Aswardi juga menjelaskan, selain limbah bauksit dari PT Perjuangan yang telah mematikan ribuan ikan kerapu di dalam tambak dan keramba nelayan, juga limbah tersebut juga menghancurkan mata pencaharian nelayan, dengan merusak jaring dan terumbu karang laut hingga ratusan mil daerah tangkapan ikan nelayan.

"Sampai saat ini, jaring dan bubu yang kami pasang, rusak dan terseret semua, hingga kami sudah tidak dapat menangkap ikan, kerena alur laut lokasi penangkapan ikan kami mnjadi alur lewat tongkang perusahaan ini,"sebut Aswardi lagi.

Aswardi dan dua temannya,  juga menuding Dinas kelautan Perikanan, Perkebunan, Kehutanan dan Energi (KP2KE), Badan Lingkungan Hidup (BLH) serta Dinas Perhubungan Kota Tanjungpinang, menjadi biang kerok karena mengeluarkan rekomendasi pembuatan pelabuhan serta tailing dalam pengeluaran Izin Usaha Pertambangan PT Perjuangan.

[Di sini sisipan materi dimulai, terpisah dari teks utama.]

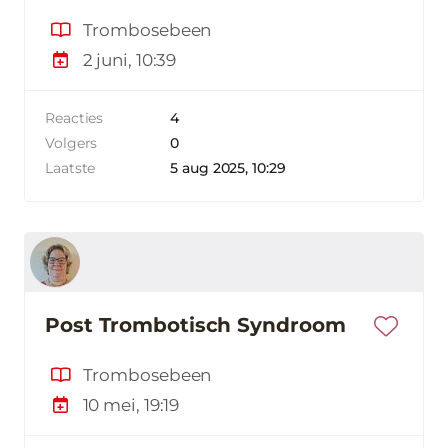
Trombosebeen
2 juni, 10:39
Reacties
4
Volgers
0
Laatste
5 aug 2025, 10:29
Post Trombotisch Syndroom
Trombosebeen
10 mei, 19:19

"Saya sangat yakin, lingkungan dan lokasi pelabuhan perusahan ini kalau ditinjau dengan aturan yang ada sangat tidak memadai, tetapi atas sejumlah fulus, oknum lembaga di instansi terkait pemerintah kota Tanjungpinang  jadi tutup mata, dan mengeluarkan rekomendasi untuk menguruskan IUP," pungkasnya.

Atas tudingan dan ketidakpercayaan yang diungkapkan warga nelayan ini,  Wali Kota Tanjungpinang dan Dinas KP2KE, serta BLH serta Dinas Perhubungan, hingga berita ini diturunkan belum memberikan komentar.